Completely re-writing act 2. What a nightmare. But you know what I'd almost forgotten? I wasn't making things hard enough for my protagonist.
He's in a situation where he thinks he's in control. Due to his inexperience and surrounding forces, he's not. Well, not as much as he thinks he is. Conflicting ideas and people are gathering around him in such a way as to make his quest damn near impossible. And these are the elements which spark further change in him. Qualities he already possesses deep down, unbeknownst to him, will come to the surface and overtake his outward appearance. His petulance and impetuousness, which he regards as positive in the first half of the story, will be smashed by the very characters he is trying to impress and/or help. Good thing too as their own behaviour will prove to be their undoing as they make the protagonist stronger by underestimating the hero and bringing his better qualities to the surface.
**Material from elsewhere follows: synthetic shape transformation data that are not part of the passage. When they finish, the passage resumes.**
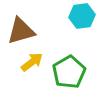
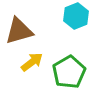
cyan hexagon: moved 6 px left; rotated 15 degrees counterclockwise
brown triangle: moved 2 px left
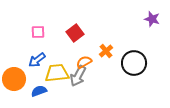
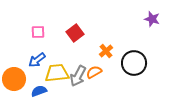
orange semicircle: moved 10 px right, 10 px down
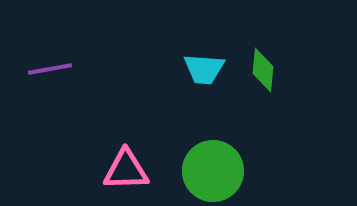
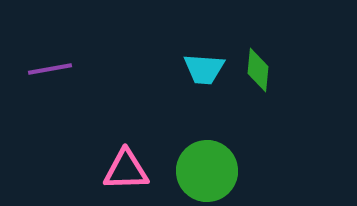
green diamond: moved 5 px left
green circle: moved 6 px left
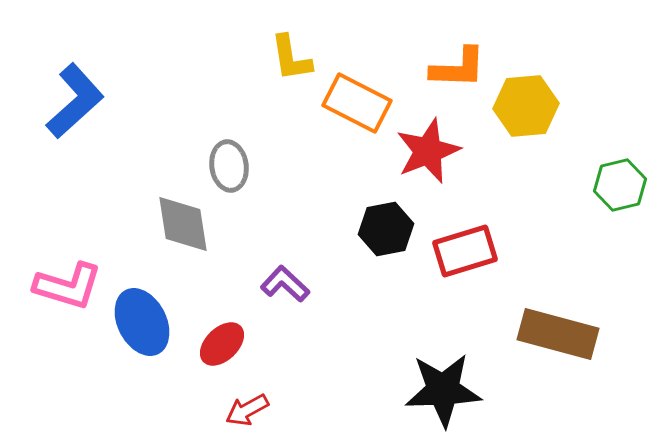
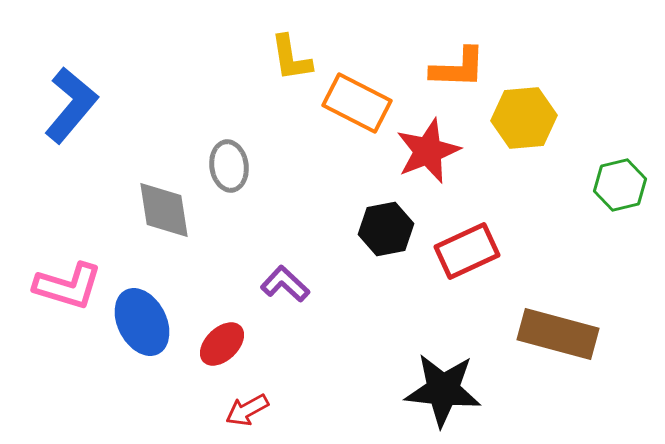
blue L-shape: moved 4 px left, 4 px down; rotated 8 degrees counterclockwise
yellow hexagon: moved 2 px left, 12 px down
gray diamond: moved 19 px left, 14 px up
red rectangle: moved 2 px right; rotated 8 degrees counterclockwise
black star: rotated 8 degrees clockwise
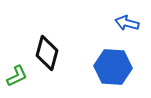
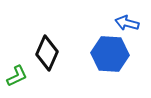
black diamond: rotated 8 degrees clockwise
blue hexagon: moved 3 px left, 13 px up
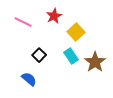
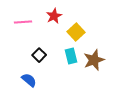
pink line: rotated 30 degrees counterclockwise
cyan rectangle: rotated 21 degrees clockwise
brown star: moved 1 px left, 2 px up; rotated 15 degrees clockwise
blue semicircle: moved 1 px down
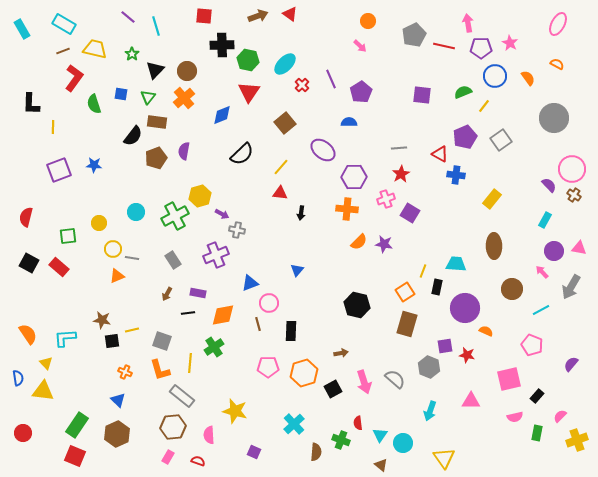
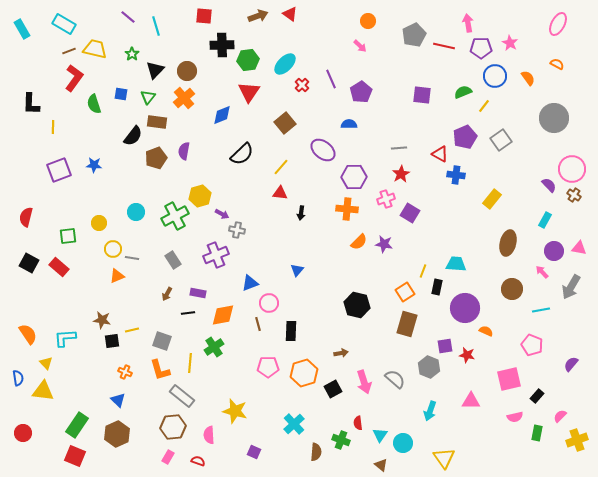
brown line at (63, 51): moved 6 px right
green hexagon at (248, 60): rotated 20 degrees counterclockwise
blue semicircle at (349, 122): moved 2 px down
brown ellipse at (494, 246): moved 14 px right, 3 px up; rotated 15 degrees clockwise
cyan line at (541, 310): rotated 18 degrees clockwise
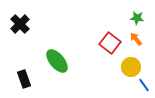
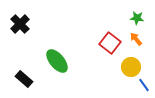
black rectangle: rotated 30 degrees counterclockwise
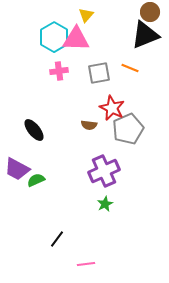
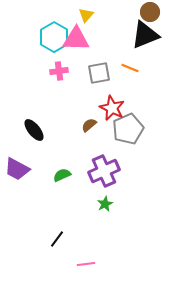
brown semicircle: rotated 133 degrees clockwise
green semicircle: moved 26 px right, 5 px up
So I need to make it harder for him. Disappointment, realisation of hard facts and eventually an extraordinary calamity have to make him the man he will be. He wants to be a man; he just doesn't realise what it takes to really become one in the world he lives in.
But there is always a cost, or should be in some way, I feel. Possibly losing some kind of attachment, be it a friend, lover or object. I think a protagonist, in this traditional sense at least, should be able to find some kind of balance at the end of a story, finding their way by shedding certain elements of their life, voluntarily or not. Luke Skywalker might rescue Princess Leia, blow up the Death Star and become a hero of the Rebel Alliance but he still loses his family (Owen and Beru), best friend (Biggs) and mentor (Obi Wan) to the enemy.
Loss of innocence is a good one, I think, especially in this instance. What I'm writing isn't just a historical epic or period adventure or a love story. While it's all three of the above, at it's heart it's a coming of age tale, all centred around a boy who is finding the world is not what he was taught it really was and that not everyone is who they claim to be. It's got to be seen through the eyes of one person so the audience can learn about the complicated world as the hero does, experience those changes and emotions as he does, without getting bogged down in the horrid exposition that plagued the previous draft.
I know what the protagonist has to lose to find his way in this story. It's getting to those parts which is the task at hand. But how much of a shit can I be to my character?
Taking this on board, it's back to act 2 and hopefully something resembling a finished draft.